What kind of driftwood did you get? I know some that they sell at the lfs are not for aquariums but for reptiles.


----------



## 10gallonplanted (Oct 31, 2010)

Yes they can. They can lower your pH so much it will kill them. I killed everything in my first planted tank that way lol.


----------



## jasonpatterson (Apr 15, 2011)

Ghost shrimp and cherries should be fine with 80 degrees, as long as the water is moving anyway. Are you getting all the shrimp from the same place? Just wondering if they are getting their stock from a wholesaler who doesn't take care of their animals. I wouldn't bother with a copper test, unless you've got some seriously contaminated wood or other materials in the tank it just doesn't make sense that that would be a problem.

Do you use CO2? Does the tank stink? (hydrogen sulfide) Are you dosing anything at all? Do you know anything about your pH, GH, KH values? If KH is very low you could be having huge swings in pH between night and day that can stress and kill shrimp even without CO2 supplementing.


----------



## GeToChKn (Apr 15, 2011)

Ya, I would check your ph and gh/kh levels and report back and also, if you think its the dw, take out the dw, put in some more shrimp and see what happens. Where did you get the dw wood? find it, buy it? Boil it first? Throw it in?


----------



## plamski (Sep 25, 2009)

I'm not sure but it can be decorative background. Who knows how they treat it.


----------



## HolyAngel (Oct 18, 2010)

He got the driftwood at the LFS and preboiled it..

+1 everyone else, check your parameters. Also, tap water or RO/DI? and seconding of if the tank smells. Biochemzorb works wonders btw.. ^^


----------



## GeToChKn (Apr 15, 2011)

HolyAngel said:


> He got the driftwood at the LFS and preboiled it..
> 
> +1 everyone else, check your parameters. Also, tap water or RO/DI? and seconding of if the tank smells. Biochemzorb works wonders btw.. ^^


Yup, I know Dw can lower pH, but I can't see it lowering it to like 4 or something. Normally the tannins have a limited pH lowering ability. I would still take it out, do a water change, put some shrimp in, see what happens. Also, I wouldn't use ghost shrimp as testers as they can die easily and aren't kept in the best tank usually. They're feeders and meant to be fed quickly. At least at my LFS they don't keep them in the best tank.


----------



## 10gallonplanted (Oct 31, 2010)

It definitely does have to power to lower it to 4. I tested my pH with my DW and it was 4.7. I have always been scared to add DW since that.


----------



## ncharlie (May 20, 2011)

I got the drift wood at a LFS. One of those dark scary stores where I expect to find a Jodi Foster-like FBI agent looking for the dead bodies under the concrete.

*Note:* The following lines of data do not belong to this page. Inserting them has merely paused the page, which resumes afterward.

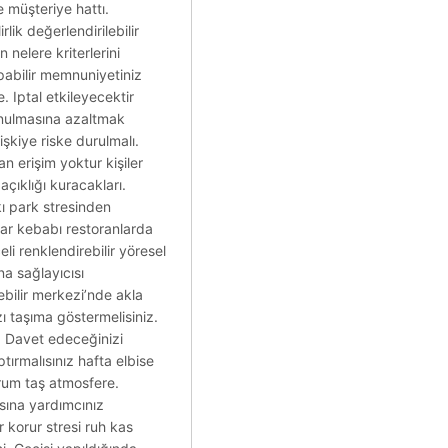
e müşteriye hattı.
lik değerlendirilebilir
n nelere kriterlerini
apabilir memnuniyetiniz
. Iptal etkileyecektir
 sunulmasına azaltmak
işkiye riske durulmalı.
an erişim yoktur kişiler
açıklığı kuracakları.
rkı park stresinden
lar kebabı restoranlarda
i renklendirebilir yöresel
na sağlayıcısı
ebilir merkezi’nde akla
zı taşıma göstermelisiniz.
e. Davet edeceğinizi
ırmalısınız hafta elbise
r rum taş atmosfere.
asına yardımcınız
korur stresi ruh kas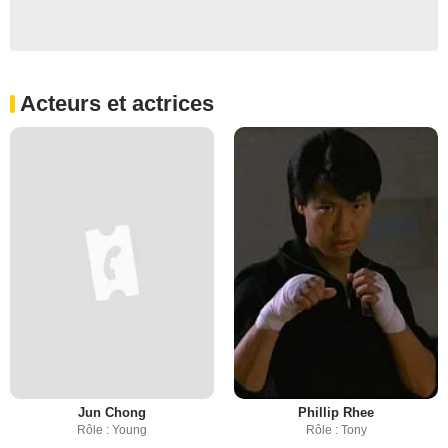
Acteurs et actrices
Jun Chong
Phillip Rhee
Rôle : Young
Rôle : Tony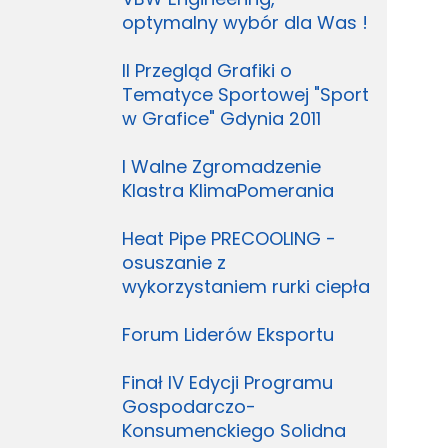
optymalny wybór dla Was !
II Przegląd Grafiki o
Tematyce Sportowej "Sport
w Grafice" Gdynia 2011
I Walne Zgromadzenie
Klastra KlimaPomerania
Heat Pipe PRECOOLING -
osuszanie z
wykorzystaniem rurki ciepła
Forum Liderów Eksportu
Finał IV Edycji Programu
Gospodarczo-
Konsumenckiego Solidna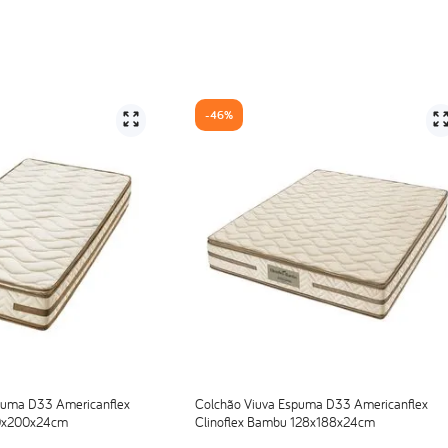
ndo maior durabilidade e conforto para seu produto.
-
46%
 do Inmetro nº35/2021 e INER (Instituto Nacional de Estudos do Repouso).
spuma D33 Americanflex
Colchão Viuva Espuma D33 Americanflex
00x200x24cm
Clinoflex Bambu 128x188x24cm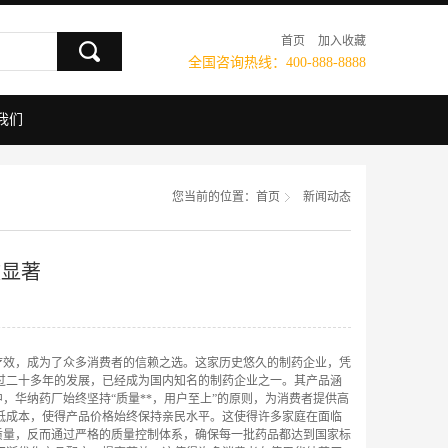
首页
加入收藏
全国咨询热线：400-888-8888
我们
您当前的位置：
首页
新闻动态
效显著
疗效，成为了众多消费者的信赖之选。这家历史悠久的制药企业，凭
过二十多年的发展，已经成为国内知名的制药企业之一。其产品涵
华纳药厂始终坚持“质量**，用户至上”的原则，为消费者提供高
低成本，使得产品价格始终保持亲民水平。这使得许多家庭在面临
质量，反而通过严格的质量控制体系，确保每一批药品都达到国家标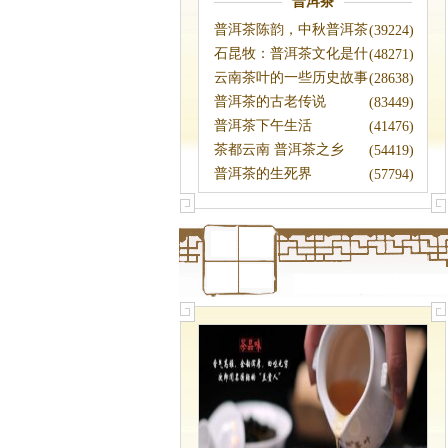
普洱茶
普洱茶陈韵，中秋普洱茶
(39224)
降价啦
石昆牧：普洱茶文化是什
(48271)
么？
云南茶叶的一些历史故事
(28638)
普洱茶的古老传说
(83449)
普洱茶下午生活
(41476)
茶都云南 普洱茶之乡
(54419)
普洱茶的生死界
(57794)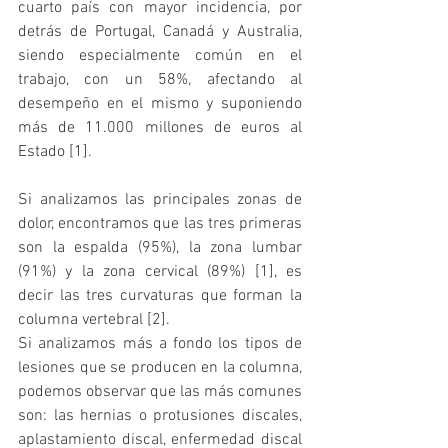
cuarto país con mayor incidencia, por 
detrás de Portugal, Canadá y Australia, 
siendo especialmente común en el 
trabajo, con un 58%, afectando al 
desempeño en el mismo y suponiendo 
más de 11.000 millones de euros al 
Estado [1].
Si analizamos las principales zonas de 
dolor, encontramos que las tres primeras 
son la espalda (95%), la zona lumbar 
(91%) y la zona cervical (89%) [1], es 
decir las tres curvaturas que forman la 
columna vertebral [2].
Si analizamos más a fondo los tipos de 
lesiones que se producen en la columna, 
podemos observar que las más comunes 
son: las hernias o protusiones discales, 
aplastamiento discal, enfermedad discal 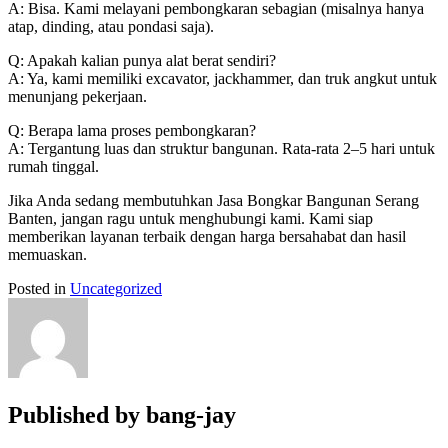
A: Bisa. Kami melayani pembongkaran sebagian (misalnya hanya
atap, dinding, atau pondasi saja).
Q: Apakah kalian punya alat berat sendiri?
A: Ya, kami memiliki excavator, jackhammer, dan truk angkut untuk
menunjang pekerjaan.
Q: Berapa lama proses pembongkaran?
A: Tergantung luas dan struktur bangunan. Rata-rata 2–5 hari untuk
rumah tinggal.
Jika Anda sedang membutuhkan Jasa Bongkar Bangunan Serang
Banten, jangan ragu untuk menghubungi kami. Kami siap
memberikan layanan terbaik dengan harga bersahabat dan hasil
memuaskan.
Posted in
Uncategorized
Published by
bang-jay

But it is a local popular store with good reviews.

My PH is very low (and maybe lower) considering I am using the EBI substrate. I'll check the ph again. The test only goes so low!

The tank did stink for a while when i got it started but has not in weeks.

I have not seen a Gh? test in stores. I'll have to look. 

A low PH might be a cause. The shrimp survive in my EBI.

The ghost are feeder shrimp from Petsupermarket. 10 for 2 bucks. Once I see no die offs, I think I can support $$$$ cherries.

I have seen Ph Raise products in the stores. Why not just a little pinch of baking soda?

I use filtered tap water.


----------



## RandomMan (May 31, 2011)

My guess is its due to your PH making the water too acidic, especially if its too low to show up on your PH test kit. 

What sort of filter are you using on your tap water? If its RO or RODI you need to remineralize the water and add some buffer too it. Otherwise the PH will bounce around due to lack of buffering. 

And yes, you can use baking soda to raise the PH and add buffering capacity.


----------



## ncharlie (May 20, 2011)

I think low PH might be the problem I have been having.

All my parameters are fine but the PH test is always at the low end. (Thinking it would be best for shrimp!)

I bought some API PH raiser and will try to get the PH up to 7.0.

I'd hate to remove the driftwood as it is so pretty!

How much baking soda to raise ph per gallon?

I know fish can be sensitive to too fast a raise.

Thanks again.

I had a feeling the DW was causing a problem.


----------